In this section, we will cover ways to ingest new changes from external sources or even other Hudi datasets using the DeltaStreamer tool, as well as speeding up large Spark jobs via upserts using the Hudi datasource. Such datasets can then be queried using various query engines.

Write Operations

Before that, it may be helpful to understand the 3 different write operations provided by Hudi datasource or the delta streamer tool and how best to leverage them.

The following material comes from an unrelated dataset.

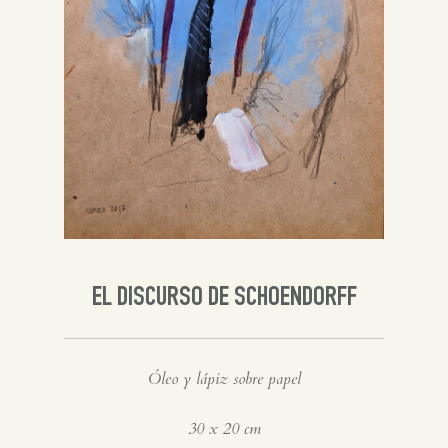
Inglés
EL DISCURSO DE SCHOENDORFF
Óleo y lápiz sobre papel
30 x 20 cm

These operations can be chosen/changed across each commit/deltacommit issued against the dataset.

UPSERT : This is the default operation where the input records are first tagged as inserts or updates by looking up the index and the records are ultimately written after heuristics are run to determine how best to pack them on storage to optimize for things like file sizing. This operation is recommended for use-cases like database change capture where the input almost certainly contains updates.
INSERT : This operation is very similar to upsert in terms of heuristics/file sizing but completely skips the index lookup step. Thus, it can be a lot faster than upserts for use-cases like log de-duplication (in conjunction with options to filter duplicates mentioned below). This is also suitable for use-cases where the dataset can tolerate duplicates, but just need the transactional writes/incremental pull/storage management capabilities of Hudi.
BULK_INSERT : Both upsert and insert operations keep input records in memory to speed up storage heuristics computations faster (among other things) and thus can be cumbersome for initial loading/bootstrapping a Hudi dataset at first. Bulk insert provides the same semantics as insert, while implementing a sort-based data writing algorithm, which can scale very well for several hundred TBs of initial load. However, this just does a best-effort job at sizing files vs guaranteeing file sizes like inserts/upserts do.

DeltaStreamer

The HoodieDeltaStreamer utility (part of hudi-utilities-bundle) provides the way to ingest from different sources such as DFS or Kafka, with the following capabilities.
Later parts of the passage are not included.